# Sykes report Fri/Sat



## Wookie (Oct 2, 2007)

I wouldn't call it a great couple of days however, between my coworker and me we caught 3 sheepies, 2blk drums, 2 white trouts and 1 red(26in). Live shrimp was used on all of them. I only have a few pics here. Didn't think to take pics till after my wife started cleaning them.


----------



## Lynchmob (Oct 2, 2007)

Thanks for the report.


----------



## J.Sharit (Oct 3, 2007)

yOUR WIFE CLEANED THE FISH?????????? Your my hero pal.....what a lucky guy!!!! Does she wash the boat too?oke


----------



## jigslinger (Sep 30, 2007)

You definately have it all figured out! My ex wouldn't cook them much less clean them!:bowdown


----------



## wirenut (Sep 30, 2007)

Wow cleaned the fish :bowdown. Thanks for the report.


----------



## Pier#r (Oct 2, 2007)

I'm with the "that's cool, your wife cleans your fish" crowd :bowdown

My wife only helps me eat them :doh

Nice catch!


----------



## true-king (Oct 2, 2007)

Nice Job! I guess I need to go to bob sikes more often!


----------



## Private Pilot (Oct 3, 2007)

Nice catch!


----------



## fishingnoob (Oct 20, 2007)

hell ya my wife wont clean no fish .... nice one you have there


----------



## De Anza Jig (Jan 16, 2008)

Nice Sheepies.:bowdown


----------



## Wookie (Oct 2, 2007)

Yea my wife was pretty cool with cleaning the Sheepies and the trout. I don't know what the hell was going with the Blk Drum though. All I heard was her with a hammer and a knife beating the crap out of it.

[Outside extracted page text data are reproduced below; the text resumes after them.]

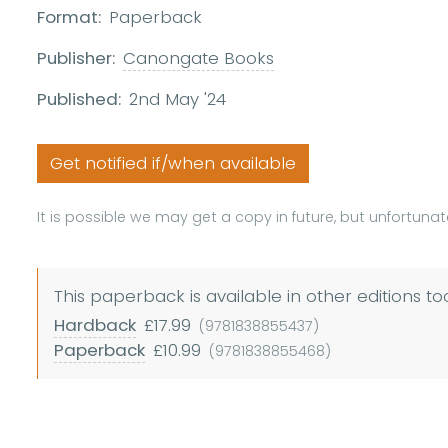
Format:
Paperback
Publisher:
Canongate Books
Published:
2nd May '24
Get notified if/when available
It is possible we may get a copy in future, but unfortunate
This paperback is available in other editions to
Hardback
£17.99
(9781838855437)
Paperback
£10.99
(9781838855468)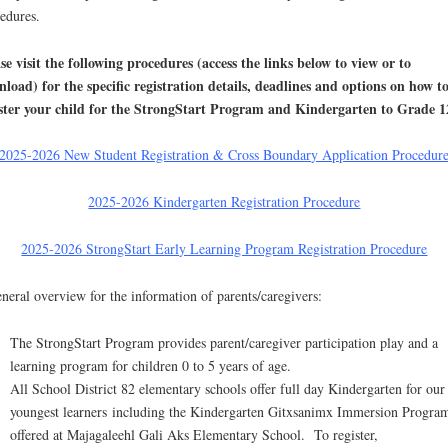
edures.
se visit the following procedures (access the links below to view or to
load) for the specific registration details, deadlines and options on how t
ster your child for the StrongStart Program and Kindergarten to Grade 1
2025-2026 New Student Registration & Cross Boundary Application Procedur
2025-2026 Kindergarten Registration Procedure
2025-2026 StrongStart Early Learning Program Registration Procedure
neral overview for the information of parents/caregivers:
The StrongStart Program provides parent/caregiver participation play and a
learning program for children 0 to 5 years of age.
All School District 82 elementary schools offer full day Kindergarten for our
youngest learners including the Kindergarten Gitxsanimx Immersion Progra
offered at Majagaleehl Gali Aks Elementary School. To register,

I just closed my door and got back on the PS3.Hmmm, some things are just better not known.


----------



## Cubs Fan (Oct 17, 2007)

Nice Fish , Fantastic wife.


----------



## Fuhrer48 (Oct 2, 2007)

What side of the bridge were you on? Good work and nice lookin fish.


----------



## Wookie (Oct 2, 2007)

in between the two bridges.


----------



## fishmasterseven (Oct 6, 2007)

> *Wookie (2/4/2008)*Yea my wife was pretty cool with cleaning the Sheepies and the trout. I don't know what the hell was going with the Blk Drum though. All I heard was her with a hammer and a knife beating the crap out of it. I just closed my door and got back on the PS3.Hmmm, some things are just better not known.

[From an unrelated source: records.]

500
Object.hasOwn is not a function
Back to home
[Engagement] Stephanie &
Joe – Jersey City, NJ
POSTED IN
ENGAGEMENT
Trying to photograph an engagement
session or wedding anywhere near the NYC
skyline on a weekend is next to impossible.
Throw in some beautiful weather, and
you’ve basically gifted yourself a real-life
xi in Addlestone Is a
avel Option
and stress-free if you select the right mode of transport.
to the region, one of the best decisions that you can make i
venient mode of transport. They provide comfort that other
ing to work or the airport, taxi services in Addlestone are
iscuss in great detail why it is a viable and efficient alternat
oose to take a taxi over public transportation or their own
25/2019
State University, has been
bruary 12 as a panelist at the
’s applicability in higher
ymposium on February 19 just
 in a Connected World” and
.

thats some funny stuff right there.....i dont care who you are, thats funny! anyways....nice catch :clap


----------



## tld15uga (Dec 9, 2007)

Does your wife have a sister?


----------



## Wookie (Oct 2, 2007)

She does have a sister and she cleans them when I catch fish down in Corpus Christi lol. They are true believers in "you kill it, we grill it!" lol


----------



## tld15uga (Dec 9, 2007)

A girl after my heart, that's for sure :mmmbeer


----------